“Turkey is a European country, an Asian country, a Middle Eastern country, Balkan country, Caucasian country, neighbour to Africa, Black Sea country, Caspian Sea, all these.” – Ahmet Davutoglu, Turkish Ministry for Foreign Affairs
After almost 2 weeks with easterly winds and both an Eastern Subalpine Warbler and a Spanish Sparrow already in the ringing season summary, it’s worth to pay attention to every bird we catch in order not to miss any of the more cryptic taxa. This practice proved to be useful with Siberian Chiffchaff but some other species/subspecies are even harder to be pointed out. A worn Iberian chiffchaff, an eastern form of Lesser Whitethroat… If you feel asleep, you’ll miss your chance!
Today’s bird was a cold-toned Acrocephalus warbler. My first thought (keeping in mind one had just been ringed at Gedser, Dk) was a Blyth’s Reed Warbler, but a quick look revealed the darkish centres of the tertials, the non-emarginated p4 and, moreover, flight feathers were too fresh, reminding more of a Marsh Warbler -I would expect them to be worner in a spring Blyth’s due to different moult timing-.

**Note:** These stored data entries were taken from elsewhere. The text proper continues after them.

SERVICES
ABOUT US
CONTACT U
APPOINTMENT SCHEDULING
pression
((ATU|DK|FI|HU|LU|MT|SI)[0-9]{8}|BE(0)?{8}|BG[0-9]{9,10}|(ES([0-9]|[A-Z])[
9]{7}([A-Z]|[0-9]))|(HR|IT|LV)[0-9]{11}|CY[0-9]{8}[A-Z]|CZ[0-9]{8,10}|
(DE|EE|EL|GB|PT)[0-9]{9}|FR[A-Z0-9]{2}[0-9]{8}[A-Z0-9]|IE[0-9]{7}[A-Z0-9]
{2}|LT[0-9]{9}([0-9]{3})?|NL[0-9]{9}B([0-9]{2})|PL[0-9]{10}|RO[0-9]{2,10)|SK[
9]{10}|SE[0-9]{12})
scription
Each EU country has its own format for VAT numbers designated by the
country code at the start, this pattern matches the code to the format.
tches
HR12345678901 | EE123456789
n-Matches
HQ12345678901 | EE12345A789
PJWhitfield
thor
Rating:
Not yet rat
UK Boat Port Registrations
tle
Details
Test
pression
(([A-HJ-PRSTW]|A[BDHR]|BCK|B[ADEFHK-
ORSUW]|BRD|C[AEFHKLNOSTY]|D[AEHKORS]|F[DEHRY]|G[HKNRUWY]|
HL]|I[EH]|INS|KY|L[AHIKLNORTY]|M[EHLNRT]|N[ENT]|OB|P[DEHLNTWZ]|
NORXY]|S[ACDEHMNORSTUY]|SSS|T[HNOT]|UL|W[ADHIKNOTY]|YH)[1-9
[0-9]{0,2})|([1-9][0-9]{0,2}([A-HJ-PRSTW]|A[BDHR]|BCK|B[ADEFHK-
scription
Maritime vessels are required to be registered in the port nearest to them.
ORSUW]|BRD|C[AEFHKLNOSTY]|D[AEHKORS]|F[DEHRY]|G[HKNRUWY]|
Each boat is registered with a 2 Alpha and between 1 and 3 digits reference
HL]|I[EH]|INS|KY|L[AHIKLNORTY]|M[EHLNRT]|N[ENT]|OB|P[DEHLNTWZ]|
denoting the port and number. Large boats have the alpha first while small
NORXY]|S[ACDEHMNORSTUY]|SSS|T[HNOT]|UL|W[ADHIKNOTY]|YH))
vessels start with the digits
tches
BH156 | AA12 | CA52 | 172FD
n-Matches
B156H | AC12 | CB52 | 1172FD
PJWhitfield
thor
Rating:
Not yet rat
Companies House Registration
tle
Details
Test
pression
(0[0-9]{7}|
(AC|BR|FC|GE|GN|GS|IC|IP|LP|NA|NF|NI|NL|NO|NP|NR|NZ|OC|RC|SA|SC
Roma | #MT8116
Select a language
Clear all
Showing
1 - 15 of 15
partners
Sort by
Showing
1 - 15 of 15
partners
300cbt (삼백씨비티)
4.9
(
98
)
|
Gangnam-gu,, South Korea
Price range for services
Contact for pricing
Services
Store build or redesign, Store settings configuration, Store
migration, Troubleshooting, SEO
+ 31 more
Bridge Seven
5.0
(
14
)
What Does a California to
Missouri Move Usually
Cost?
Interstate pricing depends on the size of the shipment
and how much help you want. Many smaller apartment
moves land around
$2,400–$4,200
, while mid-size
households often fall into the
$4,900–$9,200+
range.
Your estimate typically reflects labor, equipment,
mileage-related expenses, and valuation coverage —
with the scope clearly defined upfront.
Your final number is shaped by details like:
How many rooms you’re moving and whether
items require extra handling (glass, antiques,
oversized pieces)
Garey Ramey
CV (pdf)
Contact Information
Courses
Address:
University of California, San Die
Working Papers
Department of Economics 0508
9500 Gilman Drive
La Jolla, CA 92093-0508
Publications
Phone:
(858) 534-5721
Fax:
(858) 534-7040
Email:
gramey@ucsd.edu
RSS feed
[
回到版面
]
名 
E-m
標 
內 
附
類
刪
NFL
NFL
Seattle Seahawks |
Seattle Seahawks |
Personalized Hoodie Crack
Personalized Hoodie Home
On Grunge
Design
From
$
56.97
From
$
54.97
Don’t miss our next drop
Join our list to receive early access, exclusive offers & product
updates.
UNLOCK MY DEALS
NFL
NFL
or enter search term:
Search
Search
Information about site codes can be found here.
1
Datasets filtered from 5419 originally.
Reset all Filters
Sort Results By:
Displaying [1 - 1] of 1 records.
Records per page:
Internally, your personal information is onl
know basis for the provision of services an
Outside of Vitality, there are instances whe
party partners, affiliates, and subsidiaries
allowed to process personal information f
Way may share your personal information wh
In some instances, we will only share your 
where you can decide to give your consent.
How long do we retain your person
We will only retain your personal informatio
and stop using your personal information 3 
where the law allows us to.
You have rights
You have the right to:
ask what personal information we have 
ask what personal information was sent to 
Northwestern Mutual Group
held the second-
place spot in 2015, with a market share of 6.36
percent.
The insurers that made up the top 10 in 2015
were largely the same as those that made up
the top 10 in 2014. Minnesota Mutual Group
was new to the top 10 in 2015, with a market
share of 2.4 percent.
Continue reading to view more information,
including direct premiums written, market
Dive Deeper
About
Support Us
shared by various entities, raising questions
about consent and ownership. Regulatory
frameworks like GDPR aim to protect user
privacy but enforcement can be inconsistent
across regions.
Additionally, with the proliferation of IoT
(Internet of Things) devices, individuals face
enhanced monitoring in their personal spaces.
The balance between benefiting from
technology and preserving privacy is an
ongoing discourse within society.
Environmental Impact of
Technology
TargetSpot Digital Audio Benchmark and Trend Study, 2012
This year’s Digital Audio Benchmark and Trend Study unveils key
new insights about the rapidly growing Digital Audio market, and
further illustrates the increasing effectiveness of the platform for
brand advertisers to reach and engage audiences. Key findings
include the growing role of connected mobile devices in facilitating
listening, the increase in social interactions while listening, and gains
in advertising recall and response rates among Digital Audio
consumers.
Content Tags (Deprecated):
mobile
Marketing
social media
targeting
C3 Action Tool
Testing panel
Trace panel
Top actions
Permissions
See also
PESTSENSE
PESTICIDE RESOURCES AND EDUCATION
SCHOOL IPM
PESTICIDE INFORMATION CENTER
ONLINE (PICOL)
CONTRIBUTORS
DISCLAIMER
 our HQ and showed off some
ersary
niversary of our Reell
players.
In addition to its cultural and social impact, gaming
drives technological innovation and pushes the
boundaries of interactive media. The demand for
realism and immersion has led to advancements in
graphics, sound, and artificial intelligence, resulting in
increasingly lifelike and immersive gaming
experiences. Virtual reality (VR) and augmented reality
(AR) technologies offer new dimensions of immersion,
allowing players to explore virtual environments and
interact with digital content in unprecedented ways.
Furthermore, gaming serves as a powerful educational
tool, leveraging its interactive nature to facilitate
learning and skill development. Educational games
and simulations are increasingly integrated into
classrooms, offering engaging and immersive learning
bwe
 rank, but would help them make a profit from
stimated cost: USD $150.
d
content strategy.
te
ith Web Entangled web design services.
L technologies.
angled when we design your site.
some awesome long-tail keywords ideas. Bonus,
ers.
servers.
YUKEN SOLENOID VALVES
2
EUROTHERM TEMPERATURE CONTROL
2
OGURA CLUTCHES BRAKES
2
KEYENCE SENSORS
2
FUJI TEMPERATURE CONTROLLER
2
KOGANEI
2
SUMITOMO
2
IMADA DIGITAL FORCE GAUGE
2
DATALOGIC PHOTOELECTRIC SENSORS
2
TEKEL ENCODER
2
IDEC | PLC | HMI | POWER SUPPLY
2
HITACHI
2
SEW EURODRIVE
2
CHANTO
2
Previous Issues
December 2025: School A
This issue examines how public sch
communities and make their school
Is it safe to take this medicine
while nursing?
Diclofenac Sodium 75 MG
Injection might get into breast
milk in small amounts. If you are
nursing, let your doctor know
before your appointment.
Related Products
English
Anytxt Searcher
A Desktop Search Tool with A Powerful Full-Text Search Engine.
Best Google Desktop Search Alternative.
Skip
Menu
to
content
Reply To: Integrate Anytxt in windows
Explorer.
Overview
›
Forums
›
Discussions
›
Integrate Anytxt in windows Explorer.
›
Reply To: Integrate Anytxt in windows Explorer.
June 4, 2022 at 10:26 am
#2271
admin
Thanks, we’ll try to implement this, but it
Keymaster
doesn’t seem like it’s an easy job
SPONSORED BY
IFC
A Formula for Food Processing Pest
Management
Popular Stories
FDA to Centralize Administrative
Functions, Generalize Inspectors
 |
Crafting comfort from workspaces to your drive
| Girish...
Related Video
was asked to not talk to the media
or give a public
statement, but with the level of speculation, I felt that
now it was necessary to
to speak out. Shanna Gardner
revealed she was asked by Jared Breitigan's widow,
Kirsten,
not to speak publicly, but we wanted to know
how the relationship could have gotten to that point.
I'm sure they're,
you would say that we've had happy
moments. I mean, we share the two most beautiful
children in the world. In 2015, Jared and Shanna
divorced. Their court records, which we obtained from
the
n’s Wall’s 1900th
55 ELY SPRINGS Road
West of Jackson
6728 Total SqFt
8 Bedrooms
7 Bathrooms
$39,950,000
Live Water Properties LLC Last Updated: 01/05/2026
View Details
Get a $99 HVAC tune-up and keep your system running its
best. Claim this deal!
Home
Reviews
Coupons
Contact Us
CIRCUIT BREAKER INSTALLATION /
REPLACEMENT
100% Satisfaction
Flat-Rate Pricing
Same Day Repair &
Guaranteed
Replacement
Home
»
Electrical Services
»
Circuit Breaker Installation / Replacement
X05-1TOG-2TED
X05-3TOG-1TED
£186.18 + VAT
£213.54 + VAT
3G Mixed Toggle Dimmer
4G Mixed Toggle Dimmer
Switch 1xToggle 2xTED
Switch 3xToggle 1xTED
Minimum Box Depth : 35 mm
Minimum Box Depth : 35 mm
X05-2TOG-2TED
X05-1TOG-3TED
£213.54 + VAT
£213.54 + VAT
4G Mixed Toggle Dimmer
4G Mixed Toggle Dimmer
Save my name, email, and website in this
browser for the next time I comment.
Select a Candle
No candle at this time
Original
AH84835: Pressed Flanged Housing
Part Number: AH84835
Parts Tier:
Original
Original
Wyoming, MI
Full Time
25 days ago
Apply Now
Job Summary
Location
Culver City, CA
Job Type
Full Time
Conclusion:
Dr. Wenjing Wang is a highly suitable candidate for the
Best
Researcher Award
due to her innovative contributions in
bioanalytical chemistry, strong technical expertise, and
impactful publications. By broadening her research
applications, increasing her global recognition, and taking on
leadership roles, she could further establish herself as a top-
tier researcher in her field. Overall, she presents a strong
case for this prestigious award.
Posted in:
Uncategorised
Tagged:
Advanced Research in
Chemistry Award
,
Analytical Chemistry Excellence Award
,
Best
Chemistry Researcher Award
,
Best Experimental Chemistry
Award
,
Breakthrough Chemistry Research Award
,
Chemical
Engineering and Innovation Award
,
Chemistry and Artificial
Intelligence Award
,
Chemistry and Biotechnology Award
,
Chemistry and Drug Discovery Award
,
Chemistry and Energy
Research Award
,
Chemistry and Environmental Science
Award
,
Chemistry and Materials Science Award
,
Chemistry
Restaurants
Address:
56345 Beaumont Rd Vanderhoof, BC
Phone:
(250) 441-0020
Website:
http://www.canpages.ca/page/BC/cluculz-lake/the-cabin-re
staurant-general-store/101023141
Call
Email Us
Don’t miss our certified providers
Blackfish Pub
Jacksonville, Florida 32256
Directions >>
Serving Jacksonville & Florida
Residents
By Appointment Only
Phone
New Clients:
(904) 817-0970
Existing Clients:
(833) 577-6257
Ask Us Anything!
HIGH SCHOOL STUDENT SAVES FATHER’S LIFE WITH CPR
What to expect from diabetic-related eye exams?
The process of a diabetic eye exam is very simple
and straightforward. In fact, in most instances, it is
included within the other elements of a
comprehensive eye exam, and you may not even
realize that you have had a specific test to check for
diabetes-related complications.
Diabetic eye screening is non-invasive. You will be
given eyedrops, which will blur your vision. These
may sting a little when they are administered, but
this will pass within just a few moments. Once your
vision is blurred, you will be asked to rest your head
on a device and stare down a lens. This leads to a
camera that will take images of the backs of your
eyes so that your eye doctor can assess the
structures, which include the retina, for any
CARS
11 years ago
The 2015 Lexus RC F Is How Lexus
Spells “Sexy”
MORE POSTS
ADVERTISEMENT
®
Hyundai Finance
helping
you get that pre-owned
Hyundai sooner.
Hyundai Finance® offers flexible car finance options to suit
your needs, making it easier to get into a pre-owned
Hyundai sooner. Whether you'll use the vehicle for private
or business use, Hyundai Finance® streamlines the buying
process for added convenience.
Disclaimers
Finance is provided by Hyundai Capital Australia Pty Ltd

However, the overall coloration was strikingly cold, with grey-olive edges in both greater coverts and tertials, a paler rump and mantle and a greyer nape and crown. The pictures below show the mantle and the edges of both tertials and GCs of a normal Reed Warbler (in the left) and the cold-toned bird (in the right). The difference is quite remarkable.
With a wing-length of 66, our next thought was a VERY small Marsh Warbler. The primary’ wear fits with this species and the overall coloration (despite arguably greyer in this bird) could be closer to Marsh rather than to Reed. But the structure of the bird was not that of a Marsh Warbler. The head looked big in relation with the rest of the body and the bill was long, with the typical shape of a Reed Warbler. The notch in p2 (as shown in the photo of the primaries below) was also too long for Marsh and the nails were almost as dark as in a Reed. This comparison shows today’s bird (in the top) and a Marsh Warbler (in the bottom). Note not only the shape of the bill but the shape of the nostrils, being more rounded in Marsh.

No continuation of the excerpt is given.